Exercise directions = With pictures omitted, output the records below exactly as they appear.

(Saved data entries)

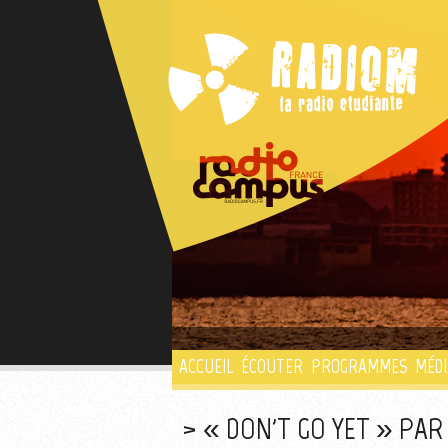
ACCUEIL
ÉCOUTER
PROGRAMMES
MÉDI
« DON'T GO YET » PAR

Response box =
ACCUEIL
ÉCOUTER
PROGRAMMES
MÉDI
« DON'T GO YET » PAR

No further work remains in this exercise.